We recently witnessed the fourth round of treaty talks among negotiators of the Intergovernmental Negotiating Committee on Plastic Pollution for 175 countries in Canada. Among other issues, the most vital area of discord was whether to limit plastic production, which is a major polluter, not easily biodegradable and uses fossil fuels for manufacture.  

Closer home, in India, single use plastic (SUP) was banned two years ago, but the fact is that the ban is rarely enforced. SUP sadly continues to be in circulation in the form of plastic cutlery, plastic straws, plastic bags, food packaging, water bottles and a host of other disposable products made from the polymers of HDPE, LDPE, PET, PS, PP or EPS.  

Exploring alternatives

However, one thing has happened, environmental concerns have led to exploring alternative materials, and R&D has started in the manufacture of biomaterial that serves the same use as plastic, has the same features of being light and low cost. These materials, or bioplastics, will be biodegradable in natural conditions or at least recyclable under industrial conditions.  

Organisations into research or manufacture of such biomaterial in India are institutions and large companies with a bandwidth. Research at the Marine Biotechnology Division, National Institute of Ocean Technology (NIOT), Chennai, holds out hope that biopolymers from red seaweed incorporated with nanoparticles could substitute plastic in certain applications. Seaweed based bioplastic using chitin derived from prawn waste is also being developed. 

Start-ups with a bent of mind to solve globally pressing climate change issues are too trying to make a difference. Ukhi India is an example. To find a sustainable solution, it has been experimenting with agricultural waste including rice husk, pine needles, nettle and hemp. From these materials, Ukhi will soon be producing biodegradable and compostable polymer granules at its facility in Faridabad. This is the result of several pilot projects that showed the possibility of developing a new biodegradable material that can be offered to plastic product manufacturers.  

Sandeep Kumar Tyagi, Co-founder and COO, says that the single-use flexible products crafted from Ukhi’s granules will biodegrade into harmless CO2 and water within a span of 8-12 months upon exposure to soil, leaving no detrimental traces in the ecosystem.  

Tyagi underlines why it is important to come up with solutions: “In 2021, India generated approximately 35 lakh tonnes of plastic waste, with half of it comprising single-use plastic products, totalling 17.5 lakh tonnes. Among these 17.5 lakh tonnes SUP products, 70 per cent consisted of flexible packaging material, which poses significant challenges for recycling due to its low economic value. Consequently, much of this plastic ends up polluting landfills, rivers, and marine ecosystems, eventually breaking down into harmful micro- plastics that pervade various environmental systems, including soil, water bodies.”  

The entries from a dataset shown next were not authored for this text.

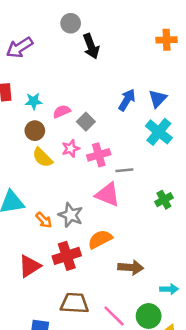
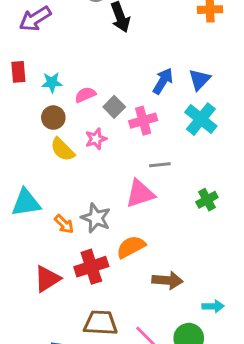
pink cross: (99, 155) -> (143, 121), moved
pink triangle: (108, 195) -> (140, 194), turned -40

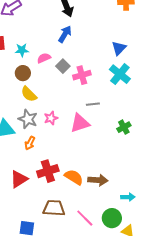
blue arrow: (163, 81) -> (65, 34), moved
pink star: (96, 139) -> (51, 118), moved
gray star: (96, 218) -> (28, 119), moved
orange arrow: (64, 224) -> (30, 143), turned 72
orange semicircle: (131, 247) -> (74, 177), moved, turned 60

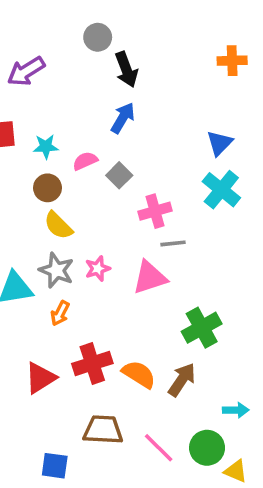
pink cross: (82, 75) -> (155, 211), moved
green cross: (124, 127) -> (202, 328), moved, size x1.5
brown arrow: (98, 180) -> (182, 380), turned -60

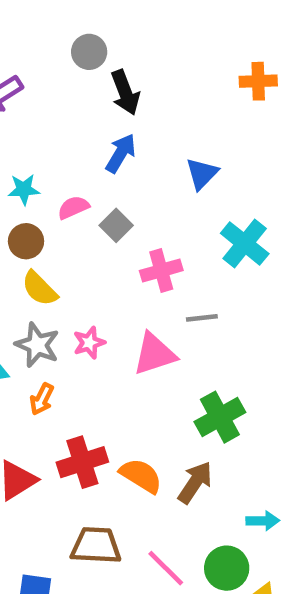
blue triangle: (220, 143) -> (202, 174), moved
gray line: (173, 243) -> (202, 318), moved

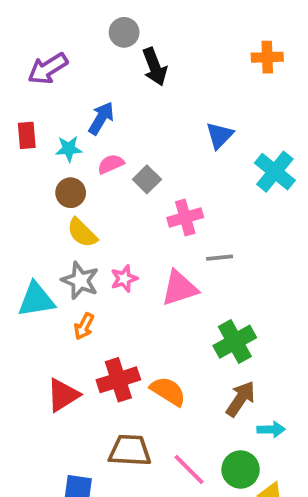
blue arrow: (121, 153) -> (101, 118), moved
cyan cross: (245, 243) -> (275, 172), moved
brown arrow: (195, 482) -> (241, 399), moved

There are established players too trying to experiment and bring bioplastics into the mainstream. This time using sugarcane. Recently, Kolkata-headquartered sugar company Balrampur Chini Mills Ltd announced that it would be diversifying its business to add a Polylactic Acid (PLA is a bioplastic) manufacturing venture with an investment of ₹2,000 crore.

“The efficient usage of sugar as a raw material to produce PLA and bioplastics marks the onset of a significant shift from the current linear consumption manufacturing paradigm to the one led by circular and regenerative principles. Additionally, most of India’s current SUP consumption and its respective applications can be replaced by PLA and PLA compounds,” the company had said. In fact, it has inked agreements with three tech experts for the purpose— Sulzer AG, Alpine Engineering GmbH and Jacobs. 

Recyclable cards

Payment cards manufacturers are also endeavouring to replace the plastic in their cards. Considering there are over 25 billion cards (credit, debit and prepaid) in circulation globally and each contributes approximately 5 grams of plastic, it is a much-needed change. Naresh Rao, VP & Sales Head Issuance Products, Giesecke & Devrient India Pvt Ltd, explains that they have shifted to rPVC cards in India, which means the plastic parts are made from 100 per cent recycled PVC and need 64 per cent less energy to manufacture compared to PVC.

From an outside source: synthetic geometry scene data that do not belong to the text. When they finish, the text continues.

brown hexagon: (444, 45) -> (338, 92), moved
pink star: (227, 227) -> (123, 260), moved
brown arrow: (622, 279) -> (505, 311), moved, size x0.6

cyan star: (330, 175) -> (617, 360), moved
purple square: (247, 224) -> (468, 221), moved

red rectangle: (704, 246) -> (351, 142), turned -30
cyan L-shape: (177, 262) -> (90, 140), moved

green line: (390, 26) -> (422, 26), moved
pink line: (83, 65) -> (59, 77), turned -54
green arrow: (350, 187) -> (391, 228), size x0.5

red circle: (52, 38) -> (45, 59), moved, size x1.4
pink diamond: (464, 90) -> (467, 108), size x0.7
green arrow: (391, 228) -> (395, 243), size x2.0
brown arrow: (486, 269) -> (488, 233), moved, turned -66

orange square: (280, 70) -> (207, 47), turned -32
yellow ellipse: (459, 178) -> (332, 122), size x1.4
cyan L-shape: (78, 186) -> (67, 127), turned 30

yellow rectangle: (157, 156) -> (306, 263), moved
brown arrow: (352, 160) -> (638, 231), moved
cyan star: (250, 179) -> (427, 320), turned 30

Rao also says that G&D is making cards globally from ocean recovered plastic and from bio-based biodegradable PLA produced from corn-starch and sugarcane. 

Though serious attempts are being made to find biomaterials that will degrade naturally to replace plastic, there is still a long way to go. Start-ups like Ukhi need to be incentivised, but there is no magic bullet that will bring an end to SUP pollution. The action of every individual counts.